As the first direct flights to Mexico of the ongoing Cuban migrant airlift take off Wednesday, the Costa Rican government finds itself on the defensive amid rumors of price fixing.
More than 230 migrants are scheduled to fly out on direct flights from Liberia’s Daniel Oduber International Airport to the border city of Nuevo Laredo, Mexico, effectively dropping Cuban migrants at the U.S. doorstop. On previous flights, migrants disembarked in El Salvador and then traveled by bus from San Salvador through Guatemala and into Mexico before reaching the U.S.
On Feb. 5, Costa Rican authorities announced a deal with the Mexican government allowing direct charter flights to Nuevo Laredo and Reynosa, Mexico, near the Texas-Mexico border, for the Cubans. The International Organization for Migration negotiated the flights’ price with the travel company Terranova.
Flights to Nuevo Laredo cost $805 for adults and $575 for children. Fights to Reynosa cost $750 per adult and $520 for children. Infants fly for $50 on both flights, according to the Foreign Ministry. Both flight packages include transportation from shelters in Costa Rica to the airport, the cost of the flight, health insurance, food, and transportation to the U.S. border once in Mexico.
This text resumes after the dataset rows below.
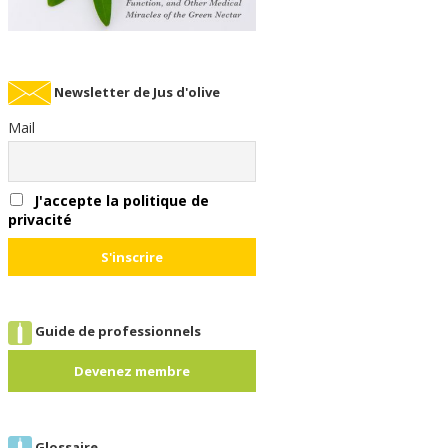
Newsletter de Jus d'olive
Mail
J'accepte la politique de
privacité
Guide de professionnels
Devenez membre
Glossaire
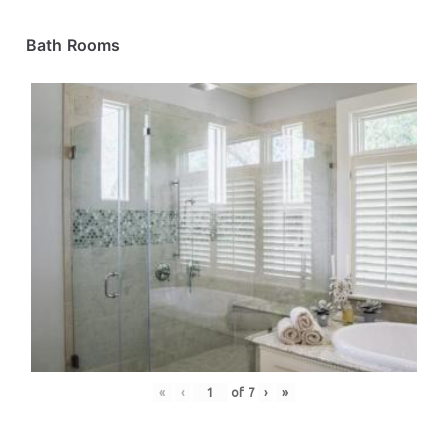
Bath Rooms
«
‹
of
7
›
»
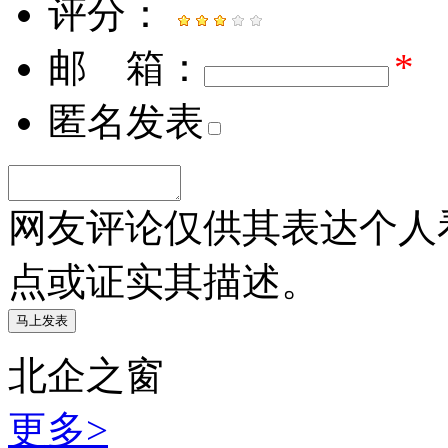
评分：
邮 箱：
*
匿名发表
网友评论仅供其表达个人
点或证实其描述。
北企之窗
更多>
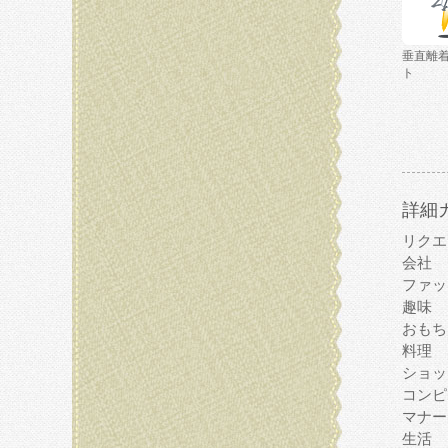
垂直離
ト
詳細
リクエ
会社
ファッ
趣味
おもち
料理
ショッ
コンピ
マナー
生活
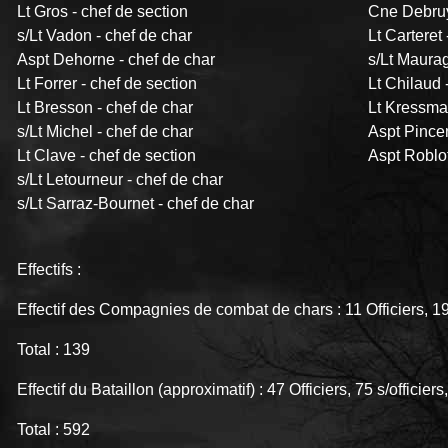
Lt Gros - chef de section
Cne Debru
s/Lt Vadon - chef de char
Lt Carteret 
Aspt Dehorne - chef de char
s/Lt Maurag
Lt Forrer - chef de section
Lt Chilaud 
Lt Bresson - chef de char
Lt Kressma
s/Lt Michel - chef de char
Aspt Pincem
Lt Clave - chef de section
Aspt Roblot
s/Lt Letourneur - chef de char
s/Lt Sarraz-Bournet - chef de char
Effectifs :
Effectif des Compagnies de combat de chars : 11 Officiers, 19
Total : 139
Effectif du Bataillon (approximatif) : 47 Officiers, 75 s/offici
Total : 592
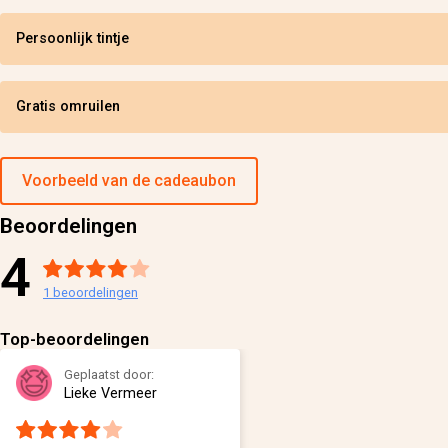
Persoonlijk tintje
Gratis omruilen
Voorbeeld van de cadeaubon
Beoordelingen
4
1
beoordelingen
Top-beoordelingen
Geplaatst door:
Lieke Vermeer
Casa Presidencial vehemently denied rumors in Cuban migrant camps published by national media here that the government was involved in a price-fixing scheme to increase the price of the tickets. The exit package negotiated for migrants includes Costa Rica’s $29 exit tax, but government representatives denied that Costa Rica was manipulating or profiting from the airlift.
“The government of Costa Rica only facilitates. It does not set prices, receive money or make payments in the name of anyone and does not pay nor has the capacity nor the legal authority to pay these costs for the Cubans. This is their responsibility,” Foreign Minister Manuel González said in a statement Tuesday.
IOM also released a statement Tuesday, defending its bidding process. The IOM said that the only legal and safe travel option for Cubans to leave Costa Rica is the package negotiated by the governments of Costa Rica, El Salvador, Guatemala and Mexico. Any other alternative, despite promises of lower prices, “would put Cubans in irregular migration conditions and therefore, would be unsafe.”
Cuban migrants have been stuck in Costa Rica since November 2015 when Nicaragua closed its border to the migrants who were traveling without visas. During the long wait to legally leave Costa Rica and reach the U.S., there have been anecdotal reports of migrants leaving the temporary camps to try their luck with smugglers to reach the U.S.
According to the Foreign Ministry, there are two flights of Cuban migrants scheduled to El Salvador on Thursday totaling 328.